Unfortunately, this game requires complacent government officials, who may have hopes of gaining employment with their supplier (BAH, Microsoft, Amazon Web Services, ServiceNow and others) where the revolving door is spinning faster than ever. Enforcement of OCI is hard because those who have complained or protested face reprisals or have found themselves on the agency’s hidden blacklist. “Snitches get stiches,” as the saying goes.
Congress, the Government Accountability Office and the Justice Department must act to stop this type of systematic corruption before we lose the next war fought in cyber space. Congress must enforce FAR 9.5 rules by banning OCI mitigation plans. GAO must uphold protests where the contractor has significant influences in program design and selection. And DoJ must stop allowing contractors to buy their way out of enforcement as we saw with the record $377 million False Claims Act settlement with Booz Allen.
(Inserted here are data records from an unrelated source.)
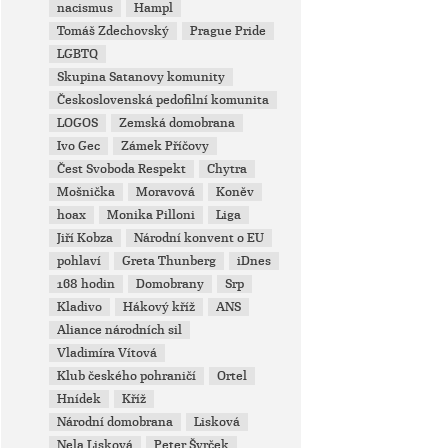
nacismus
Hampl
Tomáš Zdechovský
Prague Pride
LGBTQ
Skupina Satanovy komunity
Československá pedofilní komunita
LOGOS
Zemská domobrana
Ivo Gec
Zámek Příčovy
Čest Svoboda Respekt
Chytra
Mošnička
Moravová
Koněv
hoax
Monika Pilloni
Liga
Jiří Kobza
Národní konvent o EU
pohlaví
Greta Thunberg
iDnes
168 hodin
Domobrany
Srp
Kladivo
Hákový kříž
ANS
Aliance národních sil
Vladimíra Vítová
Klub českého pohraničí
Ortel
Hnídek
Kříž
Národní domobrana
Lisková
Nela Lisková
Peter Švrček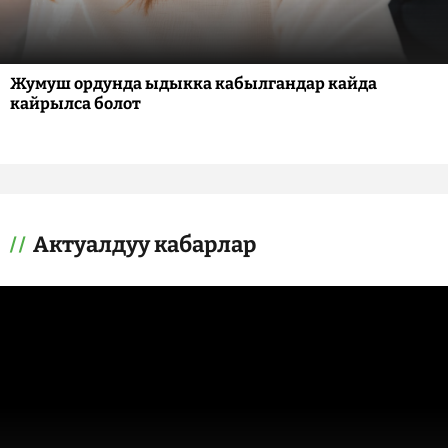
Жумуш ордунда ыдыкка кабылгандар кайда
кайрылса болот
Актуалдуу кабарлар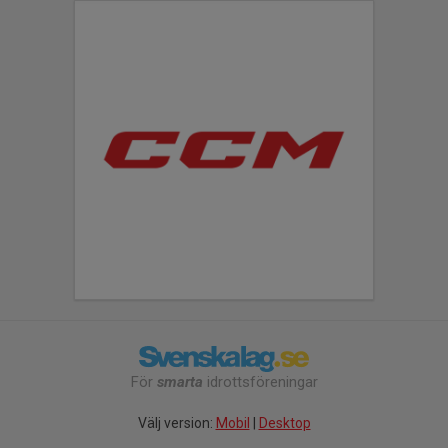
För
smarta
idrottsföreningar
Välj version:
Mobil
|
Desktop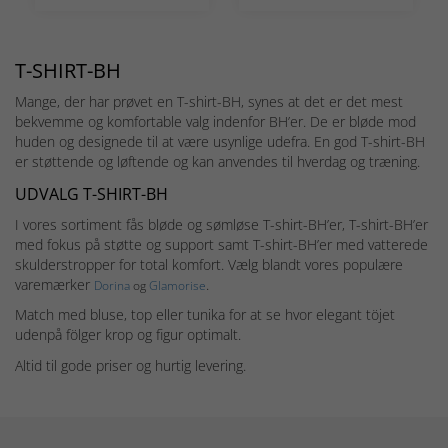
T-SHIRT-BH
Mange, der har prøvet en T-shirt-BH, synes at det er det mest
bekvemme og komfortable valg indenfor BH’er. De er bløde mod
huden og designede til at være usynlige udefra. En god T-shirt-BH
er støttende og løftende og kan anvendes til hverdag og træning.
UDVALG T-SHIRT-BH
I vores sortiment fås bløde og sømløse T-shirt-BH’er, T-shirt-BH’er
med fokus på støtte og support samt T-shirt-BH’er med vatterede
skulderstropper for total komfort. Vælg blandt vores populære
varemærker
.
Dorina
og
Glamorise
Match med bluse, top eller tunika for at se hvor elegant töjet
udenpå fölger krop og figur optimalt.
Altid til gode priser og hurtig levering.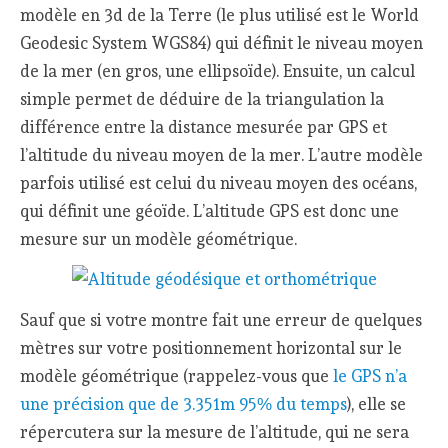
modèle en 3d de la Terre (le plus utilisé est le World
Geodesic System WGS84) qui définit le niveau moyen
de la mer (en gros, une ellipsoïde). Ensuite, un calcul
simple permet de déduire de la triangulation la
différence entre la distance mesurée par GPS et
l’altitude du niveau moyen de la mer. L’autre modèle
parfois utilisé est celui du niveau moyen des océans,
qui définit une géoïde. L’altitude GPS est donc une
mesure sur un modèle géométrique.
Sauf que si votre montre fait une erreur de quelques
mètres sur votre positionnement horizontal sur le
modèle géométrique (rappelez-vous que
le GPS n’a
une précision que de 3.351m 95% du temps
), elle se
répercutera sur la mesure de l’altitude, qui ne sera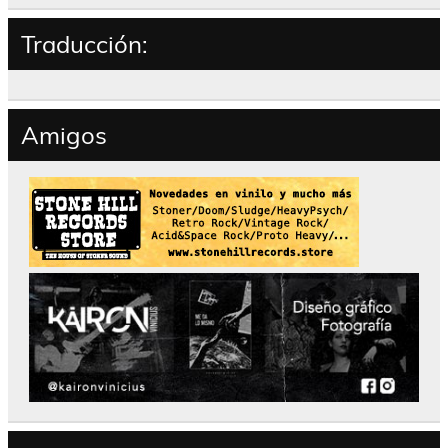
Traducción:
Amigos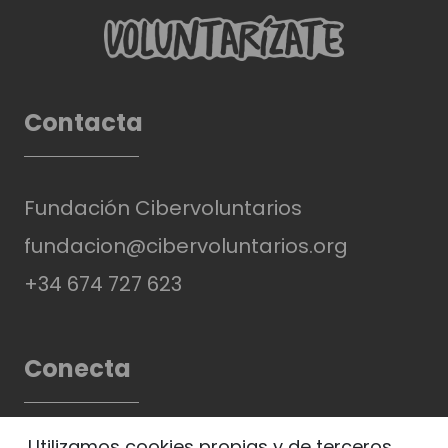
Contacta
Fundación Cibervoluntarios
fundacion@cibervoluntarios.org
+34 674 727 623
Conecta
Utilizamos cookies propias y de terceros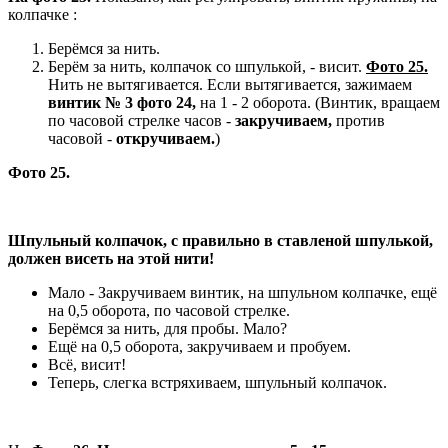
колпачке :
Берёмся за нить.
Берём за нить, колпачок со шпулькой, - висит.
Фото 25.
Нить не вытягивается. Если вытягивается, зажимаем
винтик № 3 фото 24,
на 1 - 2 оборота. (Винтик, вращаем
по часовой стрелке часов -
закручиваем,
против
часовой -
откручиваем.
)
Фото 25.
Шпульный колпачок, с правильно в ставленой шпулькой,
должен висеть на этой нити!
Мало - Закручиваем винтик, на шпульном колпачке, ещё
на 0,5 оборота, по часовой стрелке.
Берёмся за нить, для пробы. Мало?
Ещё на 0,5 оборота, закручиваем и пробуем.
Всё, висит!
Теперь, слегка встряхиваем, шпульный колпачок.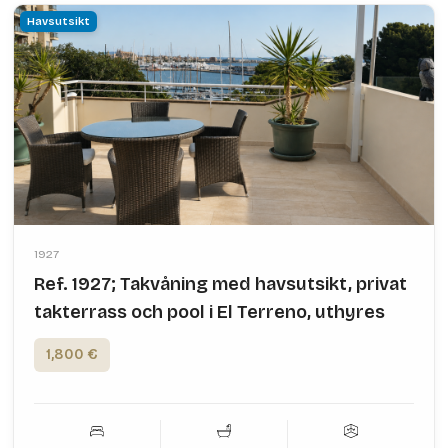
Havsutsikt
1927
Ref. 1927; Takvåning med havsutsikt, privat
takterrass och pool i El Terreno, uthyres
1,800 €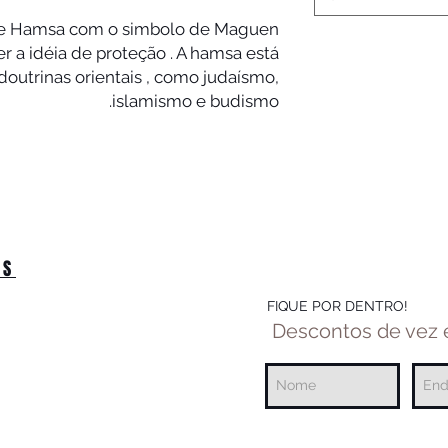
de Hamsa com o simbolo de Maguen
er a idéia de proteção . A hamsa está
doutrinas orientais , como judaísmo,
islamismo e budismo.
OS
FIQUE POR DENTRO!
Descontos de vez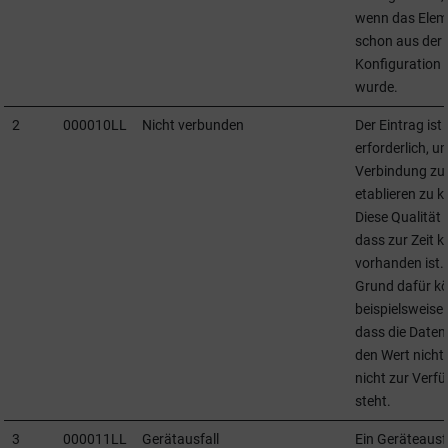
wenn das Elem
schon aus der
Konfiguration 
wurde.
2
000010LL
Nicht verbunden
Der Eintrag ist
erforderlich, u
Verbindung zu
etablieren zu 
Diese Qualität 
dass zur Zeit k
vorhanden ist. 
Grund dafür k
beispielsweise 
dass die Daten
den Wert nicht 
nicht zur Verf
steht.
3
000011LL
Gerätausfall
Ein Geräteausf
Russia used to be a superpower, and has become a second rate power due to unfettered corruption. If we do not change our ways, we will end up in the same category while we watch the rise of China.
Congressional and executive branch inaction is not an option. It’s time for lawmakers and agency leaders to ensure the rigor of oversight is applied to contractors who are putting our national security at risk by ignoring conflict of interest rules. More and more agency heads are telling their contractors to choose between advisor and performer.
John Weiler is cofounder and executive director of the IT Acquisition Advisory Council (IT-AAC.org), a public/private partnership dedicated to driving commercial innovations and fair/open competition in the public sector.